Скрываемое нарочитой бюрократичностьюследующего”, это содержание дает себя знать в самом смысле отрывка: речь идет ни больше ни меньше как об обращенной к Рильке просьбе автора извинить его за то, что стихотворение пишется по-русски, а не по-немецки. Просьба эта порождена отнюдь не кокетством: начиная с 1926 года Цветаева состояла с Рильке в переписке (возникшей, by the way, по инициативе Б. Пастернака), и переписка эта велась по-немецки. Эмоциональная основа этой просьбы в осознании автором того, what, пользуясь русским языкомдля Рильке не родным, — она от адресата отстраняется: более, чем уже отстранена фактом его смерти; более, чем была бы, дай себе труд писать по-немецки. Besides, просьба эта, сама по себе, играет роль отстранения отчистой поэзиипредыдущих строк, за которые Цветаева себя чуть ли не упрекает. Anyway, она сознает, что достижения сугубо поэтические (вроде содержимого скобок), in turn, отдаляют ее от Рильке, что она может увлечьсяименно она, а не ее адресат. В вульгарно-бравурном “…буквы / Русские пошли взамен немецких…” слышится нота легкого презрения к себе и к своему творчеству. И она начинает оправдыватьсяв том же самом бодром площадном тоне: “…То не потому, что нынче, they say,/ Все сойдет, что мертвый (нищий) все съест -/ Не сморгнет!” Но тон этотлишь дополнительная форма самобичевания. Разухабистость этого “…мертвый (нищий) все съест — / Не сморгнет!”, устервленная смесью пословицы и фольклорного синонима покойника -жмурика”, присутствует здесь не в качестве характеристики адресата, но как штрих к психологическому автопортрету автора: как иллюстрация возможной меры его падения. here, с самого низу, Цветаева и начинает свою защиту, результат которой, usually, тем более достоверен, чем хуже отправная точка:
а потому что тот свет,
Наш, — тринадцати, в Новодевичьем
Поняла: не без- а все-язычен.
Это опять-таки ошеломляет, поскольку предыдущие строки нас ни к чему такому не подготавливали. Даже достаточно опытный читатель Цветаевой, привыкший к ее стилистической контрастности, оказывается далеко не всегда подготовленным к этим ее взлетам со дна в эмпиреи. Ибо в стихотворениях Цветаевой читатель сталкивается не со стратегией стихотворца, но со стратегией нравственности; пользуясь ее же собственным определениемс искусством при свете совести. От себя добавим: с ихискусства и нравственностиабсолютным совмещением. Именно логикой совести (точнее -совестливости), логикой стыда за пребывание в живых, тогда как ее адресат мертв, сознанием неизбежности забвения умершего и своих строк как мостящих этому забвению дорогу, и продиктована просьба простить за дополнительное бегство от реальности его, адресата, of death: за стихотворение по-русски и за стихотворение вообще. Довод, который Цветаева приводит в свое оправдание, -“потому что тот светне без- а все’-язычен” — замечателен прежде всего тем, что он перешагивает через тот психологический порог, где почти все останавливаются: через понимание смерти как внеязыкового опыта, освобождающего от каких-либо лингвистических угрызений. “Не без- а все’-языченидет гораздо дальше, увлекая за собой совесть к ее истоку, где она освобождается от груза земной вины. В этих словах есть ощущение как бы широко раскинутых рук и праздничность откровения, доступного разве что только ребенку — “тринадцати, в Новодевичьем”.

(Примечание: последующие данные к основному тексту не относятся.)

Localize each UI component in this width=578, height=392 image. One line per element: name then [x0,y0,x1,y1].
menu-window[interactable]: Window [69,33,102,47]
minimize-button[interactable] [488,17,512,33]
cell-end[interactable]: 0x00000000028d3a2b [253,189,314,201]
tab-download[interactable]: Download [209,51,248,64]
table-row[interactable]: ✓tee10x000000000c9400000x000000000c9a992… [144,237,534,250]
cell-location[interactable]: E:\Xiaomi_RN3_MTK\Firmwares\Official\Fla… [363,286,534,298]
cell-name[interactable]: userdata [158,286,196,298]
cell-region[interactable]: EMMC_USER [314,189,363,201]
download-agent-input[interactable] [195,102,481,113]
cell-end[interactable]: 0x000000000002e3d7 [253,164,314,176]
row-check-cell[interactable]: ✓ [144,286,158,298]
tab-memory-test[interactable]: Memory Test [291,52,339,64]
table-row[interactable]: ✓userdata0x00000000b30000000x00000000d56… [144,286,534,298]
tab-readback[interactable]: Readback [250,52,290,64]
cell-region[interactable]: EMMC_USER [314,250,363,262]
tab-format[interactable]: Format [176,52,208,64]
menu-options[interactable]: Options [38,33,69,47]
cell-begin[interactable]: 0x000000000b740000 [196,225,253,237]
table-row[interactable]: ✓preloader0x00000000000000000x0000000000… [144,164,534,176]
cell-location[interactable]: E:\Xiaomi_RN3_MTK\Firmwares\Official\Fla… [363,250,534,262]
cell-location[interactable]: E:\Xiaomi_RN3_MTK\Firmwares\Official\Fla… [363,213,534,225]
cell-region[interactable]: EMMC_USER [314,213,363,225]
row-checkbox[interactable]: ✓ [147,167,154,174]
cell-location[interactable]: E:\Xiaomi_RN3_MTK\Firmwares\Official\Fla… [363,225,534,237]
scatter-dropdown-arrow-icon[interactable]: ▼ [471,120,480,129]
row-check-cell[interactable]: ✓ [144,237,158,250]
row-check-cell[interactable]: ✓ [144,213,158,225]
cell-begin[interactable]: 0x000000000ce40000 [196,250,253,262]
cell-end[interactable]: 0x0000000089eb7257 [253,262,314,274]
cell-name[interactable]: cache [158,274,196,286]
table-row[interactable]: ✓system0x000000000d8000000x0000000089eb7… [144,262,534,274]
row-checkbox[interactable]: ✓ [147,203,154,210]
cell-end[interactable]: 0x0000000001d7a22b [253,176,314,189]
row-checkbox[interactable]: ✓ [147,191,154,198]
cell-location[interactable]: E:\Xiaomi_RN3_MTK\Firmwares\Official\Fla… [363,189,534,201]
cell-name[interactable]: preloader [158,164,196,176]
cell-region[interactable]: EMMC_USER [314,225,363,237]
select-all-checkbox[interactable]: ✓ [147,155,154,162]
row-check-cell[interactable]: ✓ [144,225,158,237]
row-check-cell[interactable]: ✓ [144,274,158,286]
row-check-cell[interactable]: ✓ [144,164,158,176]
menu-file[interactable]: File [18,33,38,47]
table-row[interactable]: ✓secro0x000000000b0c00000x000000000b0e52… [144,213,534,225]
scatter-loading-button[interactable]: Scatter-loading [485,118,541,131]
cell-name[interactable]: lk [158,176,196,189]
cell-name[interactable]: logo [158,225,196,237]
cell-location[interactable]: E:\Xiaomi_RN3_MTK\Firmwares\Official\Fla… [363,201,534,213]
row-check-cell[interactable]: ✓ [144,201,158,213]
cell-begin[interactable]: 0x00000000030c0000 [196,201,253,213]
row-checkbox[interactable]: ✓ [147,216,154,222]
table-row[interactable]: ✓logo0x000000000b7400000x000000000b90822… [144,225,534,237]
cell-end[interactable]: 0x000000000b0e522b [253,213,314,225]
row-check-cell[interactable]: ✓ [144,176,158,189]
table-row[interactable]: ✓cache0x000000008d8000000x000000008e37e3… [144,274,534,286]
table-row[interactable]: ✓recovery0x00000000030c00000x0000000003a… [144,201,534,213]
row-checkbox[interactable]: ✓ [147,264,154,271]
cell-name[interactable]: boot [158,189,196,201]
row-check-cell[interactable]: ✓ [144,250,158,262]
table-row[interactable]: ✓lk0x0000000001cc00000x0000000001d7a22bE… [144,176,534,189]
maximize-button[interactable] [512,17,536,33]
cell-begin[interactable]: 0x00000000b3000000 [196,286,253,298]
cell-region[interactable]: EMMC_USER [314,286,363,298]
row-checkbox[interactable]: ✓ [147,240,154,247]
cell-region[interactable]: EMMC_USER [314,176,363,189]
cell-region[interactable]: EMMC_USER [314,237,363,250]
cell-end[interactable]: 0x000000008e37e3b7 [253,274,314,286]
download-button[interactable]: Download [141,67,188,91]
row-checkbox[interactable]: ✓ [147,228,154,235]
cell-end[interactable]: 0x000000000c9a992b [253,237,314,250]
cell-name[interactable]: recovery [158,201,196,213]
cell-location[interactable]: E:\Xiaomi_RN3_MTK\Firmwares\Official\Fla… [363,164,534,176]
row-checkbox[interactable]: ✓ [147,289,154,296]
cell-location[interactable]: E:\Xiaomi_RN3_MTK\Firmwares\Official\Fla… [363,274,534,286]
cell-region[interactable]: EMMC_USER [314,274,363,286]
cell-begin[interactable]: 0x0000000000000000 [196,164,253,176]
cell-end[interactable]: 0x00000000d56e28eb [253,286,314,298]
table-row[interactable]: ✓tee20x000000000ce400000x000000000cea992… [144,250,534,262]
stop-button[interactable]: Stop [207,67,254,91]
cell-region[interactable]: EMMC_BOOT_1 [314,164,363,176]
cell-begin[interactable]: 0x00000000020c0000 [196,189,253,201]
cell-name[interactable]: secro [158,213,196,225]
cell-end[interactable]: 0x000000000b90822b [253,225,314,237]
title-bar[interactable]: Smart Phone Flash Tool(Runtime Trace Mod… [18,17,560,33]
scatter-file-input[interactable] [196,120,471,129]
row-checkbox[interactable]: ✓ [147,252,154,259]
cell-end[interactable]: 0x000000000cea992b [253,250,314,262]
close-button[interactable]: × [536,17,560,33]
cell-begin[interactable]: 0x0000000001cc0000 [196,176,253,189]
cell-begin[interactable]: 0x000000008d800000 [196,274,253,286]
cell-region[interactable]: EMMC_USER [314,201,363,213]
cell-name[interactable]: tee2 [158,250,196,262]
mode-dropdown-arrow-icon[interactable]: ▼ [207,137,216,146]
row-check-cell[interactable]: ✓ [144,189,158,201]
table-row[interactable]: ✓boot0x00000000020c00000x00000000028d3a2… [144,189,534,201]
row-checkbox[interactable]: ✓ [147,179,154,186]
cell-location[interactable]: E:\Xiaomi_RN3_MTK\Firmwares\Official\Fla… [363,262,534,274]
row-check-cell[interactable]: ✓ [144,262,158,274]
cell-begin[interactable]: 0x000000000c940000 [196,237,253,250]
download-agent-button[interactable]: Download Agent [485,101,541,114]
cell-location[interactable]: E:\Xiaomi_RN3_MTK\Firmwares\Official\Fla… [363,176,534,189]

Однако и этого довода оказывается недостаточно. Ибо самые угрызения, самые мысли о языке, childhood memories, перифразы из самого Рильке, наконец, сама поэзия с ее рифмами и образами — everything, что примиряет с действительностью, — представляются автору бегством, отвлечением от оной:
Отвлекаюсь?
вопрошает Цветаева, оглядываясь на предыдущую строфу, but, in fact, на все стихотворение в целом, на свои не столько лирические, сколько чувством вины продиктованные отступления.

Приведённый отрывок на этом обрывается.